Der BMW i3, bisher als Megacity Vehicle bekannt, wird das erste rein elektrisch angetriebene Serienautomobil des Münchner Autoherstellers – vor allem für das städtische Umfeld. Der BMW i8 basiert auf der Konzeptstudie BMW Vision Efficient Dynamics und soll mit seinem Plug-In Hybridantrieb die Fahrleistungen eines Hochleistungssportlers mit dem Verbrauch und dem Emissionsniveau eines Kleinwagens kombinieren. Die Lithium-Ionen-Batterien können an der heimischen Steckdose aufgeladen den. Über Kapazität und Reichweite gab es noch keine Informationen.

Wie sehen die neuen Autos aus?

Beide Fahrzeuge basieren auf einem neuen Konstruktionsprinzip, der LifeDrive Architektur. Ein Chassis aus Aluminium beherbergt jeweils den Antriebsstrang, die aufgesetzte Fahrgastzelle besteht in beiden Autos aus hochfestem, aber extrem leichtem kohlenstofffaserverstärktem Kunststoff (CFK). „Beide Fahrzeuge sind maßgeschneidert für alternativen Antriebe. Durch ihre Architektur und die Verwendung von CFK kompensieren wir das Mehrgewicht der Batterien praktisch vollständig“, sagt Entwicklungsvorstand Klaus Draeger.

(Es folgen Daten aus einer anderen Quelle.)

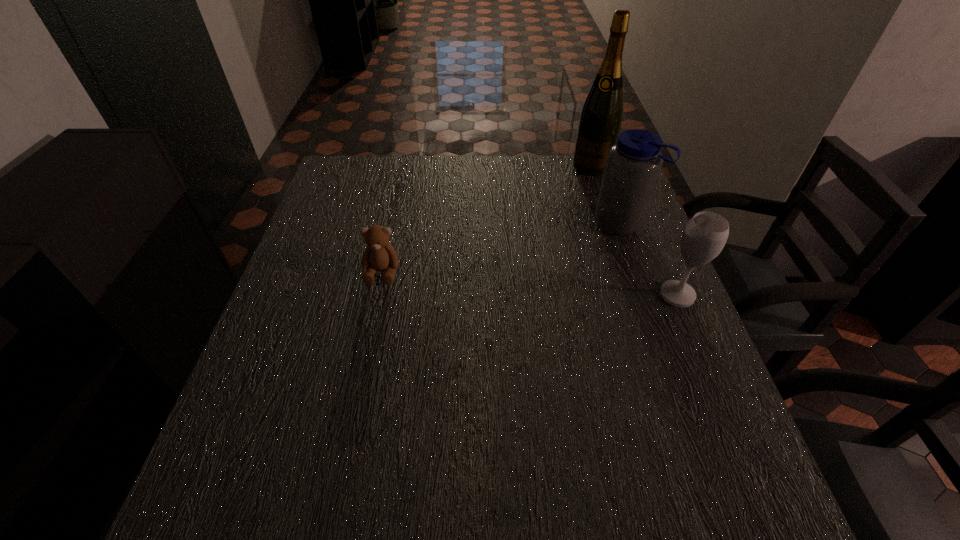 This screenshot has height=540, width=960. Identify the location of vacant area between the second farthest object and the second shortest object. (649, 258).

I want to click on vacant point located between the farthest object and the leftmost object, so point(487,219).

You are a GUI agent. You are given a task and a screenshot of the screen. Output one action in this format:
    pyautogui.click(x=<x>, y=<y>)
    Task: Click on the vacant space that's between the second shortest object and the water bottle
    The image size is (960, 540).
    Given the screenshot: What is the action you would take?
    pyautogui.click(x=649, y=258)

You are a GUI agent. You are given a task and a screenshot of the screen. Output one action in this format:
    pyautogui.click(x=<x>, y=<y>)
    Task: Click on the object that stands as the second closest to the third nearest object
    
    Given the screenshot: What is the action you would take?
    pyautogui.click(x=704, y=236)

Select which object appears as the second closest to the wineglass. Please provide its 2D coordinates. Your answer should be formatted as a tuple, i.e. [(x, y)], where the tuple contains the x and y coordinates of a point satisfying the conditions above.

[(600, 121)]

Identify the location of free space in the image that satisfies the following two spatial constraints: 1. on the face of the wineglass; 2. on the right side of the shortest object. The image size is (960, 540). (377, 295).

Identify the location of free region that satisfies the following two spatial constraints: 1. on the face of the teddy bear; 2. on the left side of the third tallest object. (377, 295). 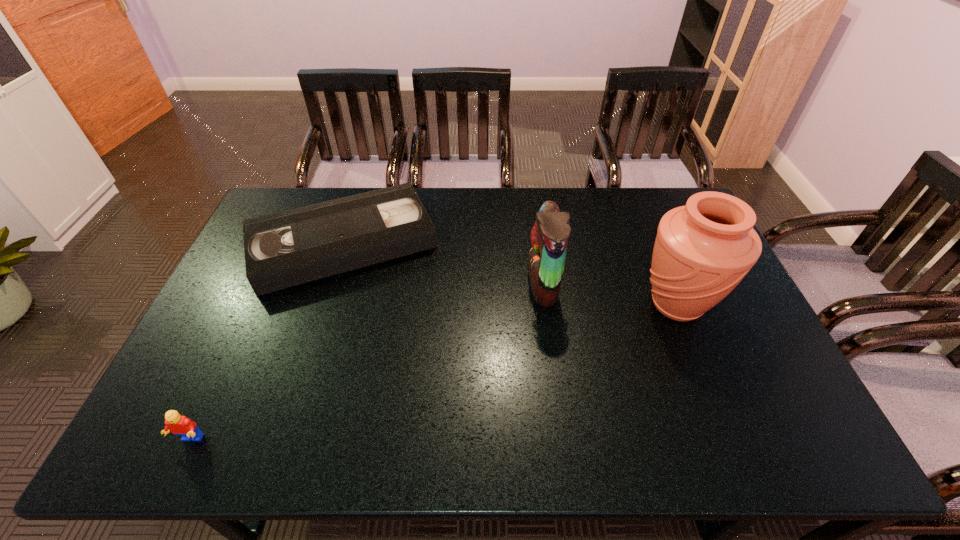 You are a GUI agent. You are given a task and a screenshot of the screen. Output one action in this format:
    pyautogui.click(x=<x>, y=<y>)
    Task: Click on the vacant space in between the second object from right to left and the rightmost object
    The width and height of the screenshot is (960, 540).
    Given the screenshot: What is the action you would take?
    pyautogui.click(x=610, y=294)

Where is `empty location between the nearest object and the tallest object`? The image size is (960, 540). empty location between the nearest object and the tallest object is located at coordinates (433, 372).

You are a GUI agent. You are given a task and a screenshot of the screen. Output one action in this format:
    pyautogui.click(x=<x>, y=<y>)
    Task: Click on the free space between the shortest object and the third tallest object
    Image resolution: width=960 pixels, height=540 pixels.
    Given the screenshot: What is the action you would take?
    pyautogui.click(x=267, y=341)

Locate which object ranks second in proximity to the Lego. Please provide its 2D coordinates. Your answer should be formatted as a tuple, i.e. [(x, y)], where the tuple contains the x and y coordinates of a point satisfying the conditions above.

[(549, 237)]

Image resolution: width=960 pixels, height=540 pixels. Identify the location of object that is the closest to the videotape. (549, 237).

The image size is (960, 540). Find the location of `free space that satisfies the following two spatial constraints: 1. at the face of the parrot; 2. on the right side of the vase`. free space that satisfies the following two spatial constraints: 1. at the face of the parrot; 2. on the right side of the vase is located at coordinates (545, 304).

This screenshot has height=540, width=960. I want to click on free space that satisfies the following two spatial constraints: 1. at the face of the second object from right to left; 2. on the front-facing side of the second shortest object, so click(564, 440).

The height and width of the screenshot is (540, 960). I want to click on vacant region that satisfies the following two spatial constraints: 1. at the face of the parrot; 2. on the front-facing side of the nearest object, so click(x=564, y=440).

Image resolution: width=960 pixels, height=540 pixels. I want to click on vacant position in the image that satisfies the following two spatial constraints: 1. at the face of the second object from right to left; 2. on the left side of the tallest object, so click(x=545, y=304). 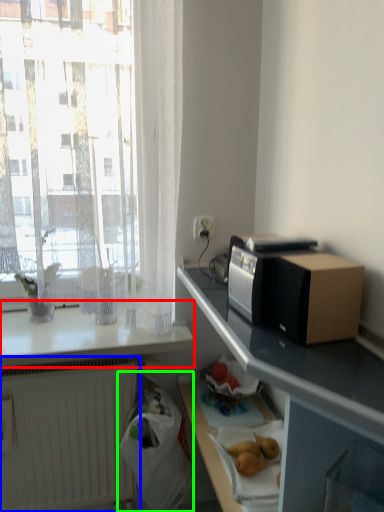 Question: Estimate the real-world distances between objects in this image. Which object is farther from countertop (highlighted by a red box), radiator (highlighted by a blue box) or shopping bag (highlighted by a green box)?

Choices:
 (A) radiator
 (B) shopping bag

Answer: (B) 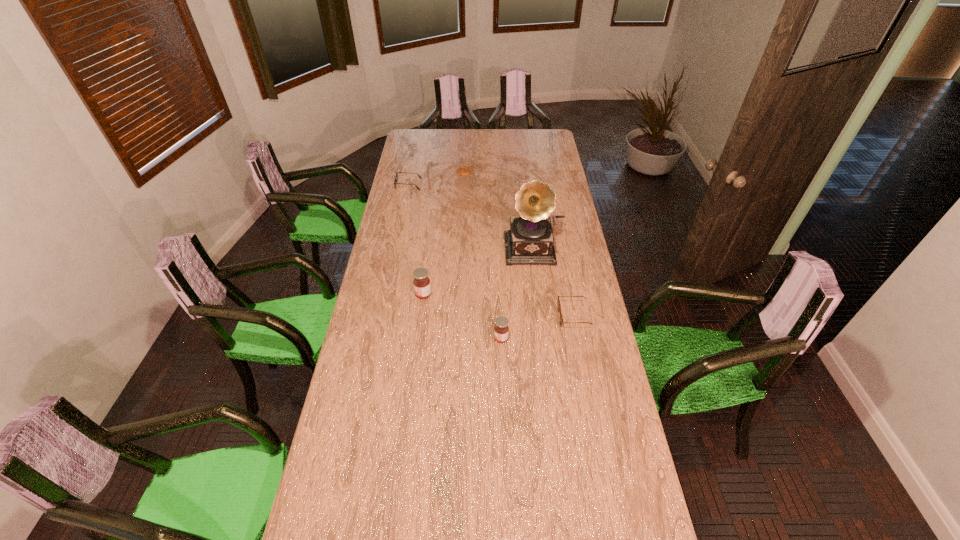 Please point a free position for a jam on the right. Please provide its 2D coordinates. Your answer should be formatted as a tuple, i.e. [(x, y)], where the tuple contains the x and y coordinates of a point satisfying the conditions above.

[(595, 392)] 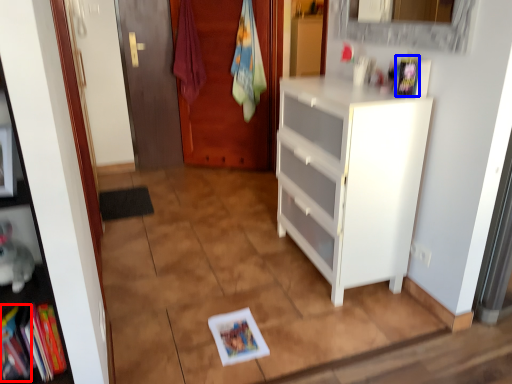 Question: Which point is further to the camera, book (highlighted by a red box) or book (highlighted by a blue box)?

Choices:
 (A) book
 (B) book

Answer: (B) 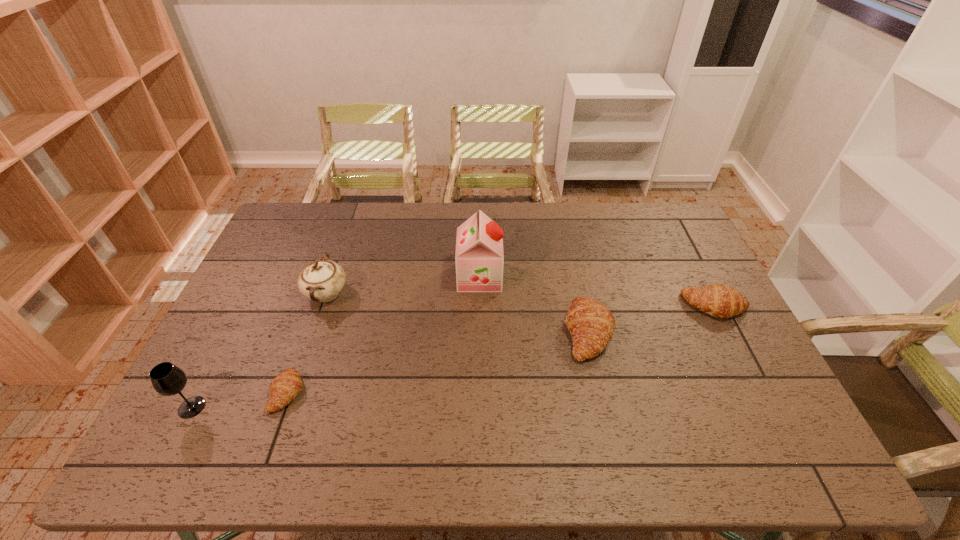 To achieve uniform spacing by inserting another crescent_roll among them, please point to a free space for this new crescent_roll. Please provide its 2D coordinates. Your answer should be formatted as a tuple, i.e. [(x, y)], where the tuple contains the x and y coordinates of a point satisfying the conditions above.

[(446, 360)] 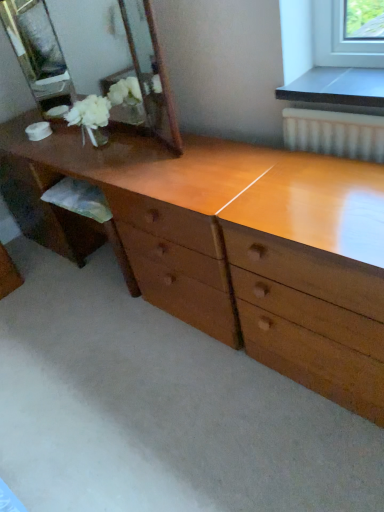 What are the coordinates of `vacant space in wooden mirror at upper left (from a real-world perspective)` in the screenshot? It's located at (122, 136). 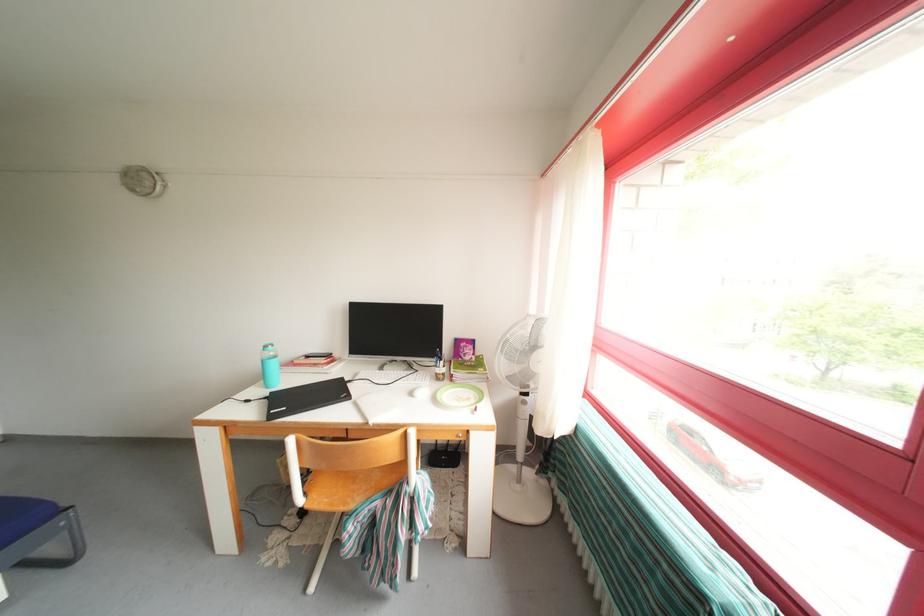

Wie sehen die neuen Autos aus? Auch diese Frage blieb unbeantwortet. BMW-Designchef Adriavon Hooydonk versicherte: „Die Autos werden als BMW erkennbar sein.“ Dazu dient das klassische BMW-Logo, das mit einem blauen Kreis eingefasst wird. „Die neue Technologie soll sichtbar sein, die Autos sollen Leichtigkeit ausstrahlen“, verriet van Hooydonk lediglich. Große aber eher schmale Räder sollen genauso wie der Leichtbau die Aerodynamik unterstützen und die Reichweite der Elektroautos erhöhen sowie den Verbrauch des Hybridautos senken. 

Ebenso wie der BMW i3 wird auch der BMW i8 im BMW Werk Leipzig produziert werden. Dazu werden bis 2013 rund 400 Mio. Euro in neue Gebäude und Anlagen investiert und rund 800 Arbeitsplätze geschaffen. Synergien ergeben sich jedoch nicht nur bei der Produktion. So nutzen die Entwickler für beide Fahrzeuge denselben Komponentenbaukasten für E-Maschinen, Leistungselektroniken und die Lithium-Ionen Hochvoltspeicher.

Auf dem Weg zum Hersteller, der sich zum Mobilitätsanbieter entwickelt, sehen sich die Bayern mit ihren neuen Mobilitätsdienstleistungen. Damit folgt BMW Herstellern  wie Peugeot, der sein Angebot Mu (gesprochen mü) nennt und der Stuttgarter Konkurrenz Daimler. Daimler hat in Ulm ein modernes  flexibles Car-Sharing-Angebot namens car2go aufgebaut und weitet es jetzt auf weitere Städte wie Hamburg und Austin/Texas aus.

Carsharing-Modelle

Bei BMW stehen Lösungen zur besseren Nutzung vorhandenen Parkraums, intelligente Navigationssysteme mit ortsabhängigem Informationsangebot, intermodale Routenplanung sowie Carsharing  im Vordergrund. Möglich ist, dass die neuen Autos der  Submarke BMW i vor allem in Carsharing-Modellen eingesetzt werden, um so den möglicherweise hohen Kaufpreis der neuen i-Modelle zu kaschieren. Die Serienfertigung der Karbonkarosse und die Lithium-Ionen-Batterien treiben die Herstellungskosten in die Höhe.  

Neben selbst entwickelten Serviceangeboten setzt BMW auf Kooperationen mit Partnerunternehmen sowie auf strategische Kapitalbeteiligungen bei Anbietern von Mobilitätsdienstleistungen. Zu diesem Zweck wurde die BMW i Ventures gegründet. Ziel der Gesellschaft ist es, das Produktportfolio von BMW i mit Beteiligungen an Dienstleistungsanbietern langfristig zu erweitern.

Das New Yorker Unternehmen My City Way ist das erste Unternehmen an dem sich BMW i Ventures beteiligt. My City Way ist eine Mobile App, die für mehr als 40 Städte in den USA Informationen zu öffentlichen Verkehrsmitteln, verfügbaren Parkplätzen und lokalen Unterhaltungsangeboten anbietet. Weitere 40 Städte, darunter auch München, werden im Zuge einer globalen Markteinführung folgen.